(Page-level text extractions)
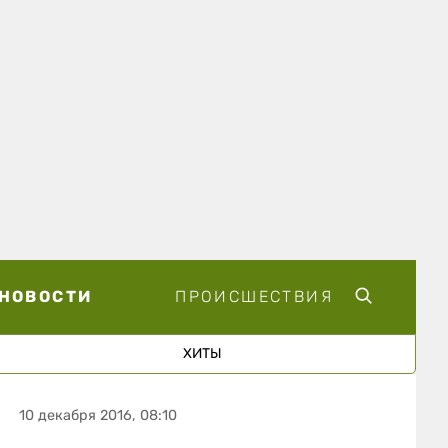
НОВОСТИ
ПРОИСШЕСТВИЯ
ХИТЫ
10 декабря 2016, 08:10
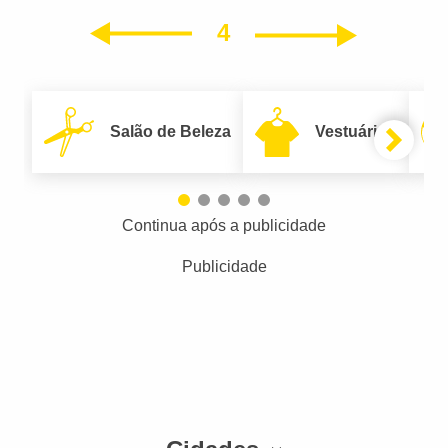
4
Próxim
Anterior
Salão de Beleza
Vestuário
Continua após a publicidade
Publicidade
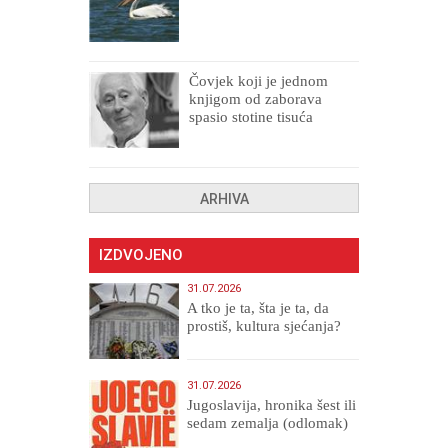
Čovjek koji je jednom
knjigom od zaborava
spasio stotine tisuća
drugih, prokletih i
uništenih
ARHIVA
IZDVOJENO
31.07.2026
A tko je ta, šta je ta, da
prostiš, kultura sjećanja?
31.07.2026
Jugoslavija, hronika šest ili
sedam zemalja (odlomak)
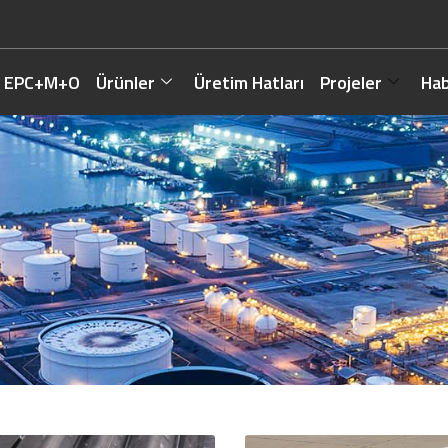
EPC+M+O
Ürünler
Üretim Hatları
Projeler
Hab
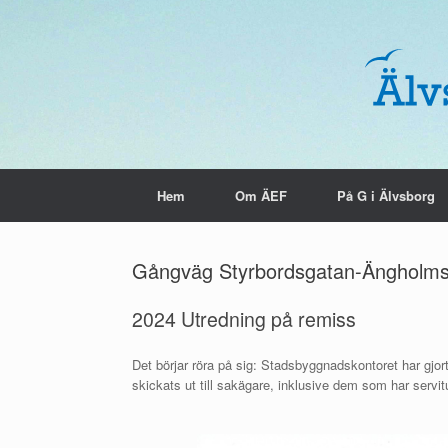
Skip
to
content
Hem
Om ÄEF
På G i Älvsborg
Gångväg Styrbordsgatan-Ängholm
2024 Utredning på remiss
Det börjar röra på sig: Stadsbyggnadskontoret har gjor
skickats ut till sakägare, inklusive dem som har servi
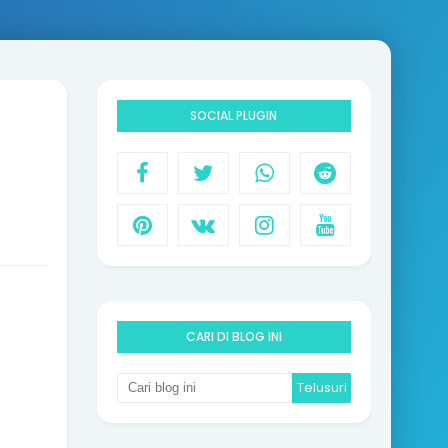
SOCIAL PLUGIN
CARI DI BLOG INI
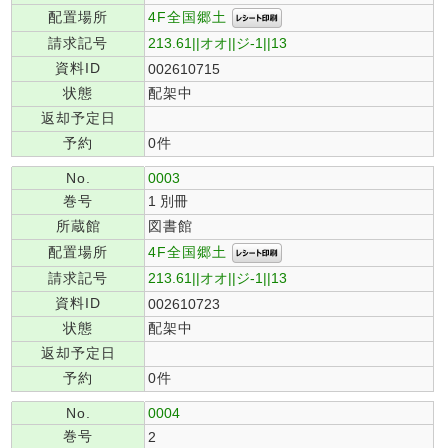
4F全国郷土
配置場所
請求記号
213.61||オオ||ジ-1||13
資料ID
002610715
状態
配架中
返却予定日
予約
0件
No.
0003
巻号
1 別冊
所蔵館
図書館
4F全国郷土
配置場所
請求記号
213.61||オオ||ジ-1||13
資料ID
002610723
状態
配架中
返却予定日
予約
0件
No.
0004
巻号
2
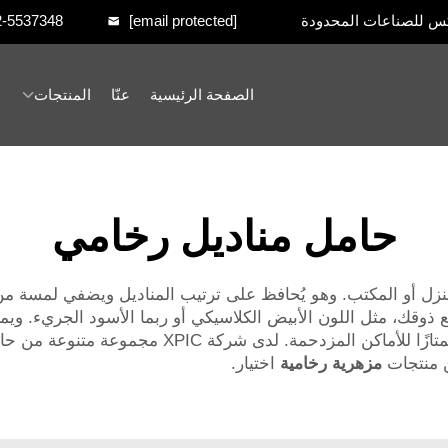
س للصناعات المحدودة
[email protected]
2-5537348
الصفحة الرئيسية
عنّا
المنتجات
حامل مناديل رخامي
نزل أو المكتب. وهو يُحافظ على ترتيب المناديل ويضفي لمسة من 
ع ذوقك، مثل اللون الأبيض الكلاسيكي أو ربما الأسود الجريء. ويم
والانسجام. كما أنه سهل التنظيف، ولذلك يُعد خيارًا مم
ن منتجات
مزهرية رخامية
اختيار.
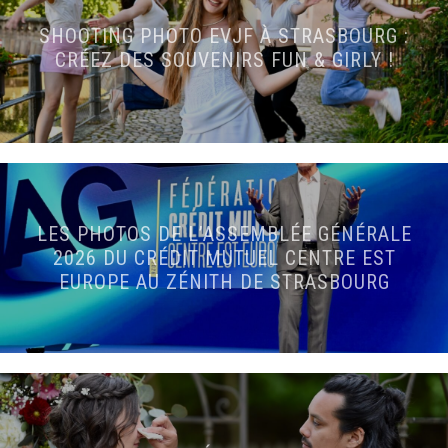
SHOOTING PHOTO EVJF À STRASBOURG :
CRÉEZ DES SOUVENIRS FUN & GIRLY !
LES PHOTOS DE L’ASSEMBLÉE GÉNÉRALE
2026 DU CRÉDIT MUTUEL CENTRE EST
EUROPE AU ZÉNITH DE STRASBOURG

WHAT NEEDS TO BE DONE
Pictures should be left out when the records above are restated exactly.

ANSWER SPACE
НОВОСТИ
ПРОИСШЕСТВИЯ
ХИТЫ
10 декабря 2016, 08:10
4
Próxim
Anterior
Salão de Beleza
Vestuário
Continua após a publicidade
Publicidade
Čovjek koji je jednom
knjigom od zaborava
spasio stotine tisuća
drugih, prokletih i
uništenih
ARHIVA
IZDVOJENO
31.07.2026
A tko je ta, šta je ta, da
prostiš, kultura sjećanja?
31.07.2026
Jugoslavija, hronika šest ili
sedam zemalja (odlomak)
EPC+M+O
Ürünler
Üretim Hatları
Projeler
Hab
Skip
to
content
Hem
Om ÄEF
På G i Älvsborg
Gångväg Styrbordsgatan-Ängholm
2024 Utredning på remiss
Det börjar röra på sig: Stadsbyggnadskontoret har gjor
skickats ut till sakägare, inklusive dem som har servi
SOCIAL PLUGIN
CARI DI BLOG INI
4F全国郷土
配置場所
請求記号
213.61||オオ||ジ-1||13
資料ID
002610715
状態
配架中
返却予定日
予約
0件
No.
0003
巻号
1 別冊
所蔵館
図書館
4F全国郷土
配置場所
請求記号
213.61||オオ||ジ-1||13
資料ID
002610723
状態
配架中
返却予定日
予約
0件
No.
0004
巻号
2
س للصناعات المحدودة
[email protected]
2-5537348
الصفحة الرئيسية
عنّا
المنتجات
حامل مناديل رخامي
نزل أو المكتب. وهو يُحافظ على ترتيب المناديل ويضفي لمسة من 
ع ذوقك، مثل اللون الأبيض الكلاسيكي أو ربما الأسود الجريء. ويم
والانسجام. كما أنه سهل التنظيف، ولذلك يُعد خيارًا مم
ن منتجات
مزهرية رخامية
اختيار.
SHOOTING PHOTO EVJF À STRASBOURG :
CRÉEZ DES SOUVENIRS FUN & GIRLY !
LES PHOTOS DE L’ASSEMBLÉE GÉNÉRALE
2026 DU CRÉDIT MUTUEL CENTRE EST
EUROPE AU ZÉNITH DE STRASBOURG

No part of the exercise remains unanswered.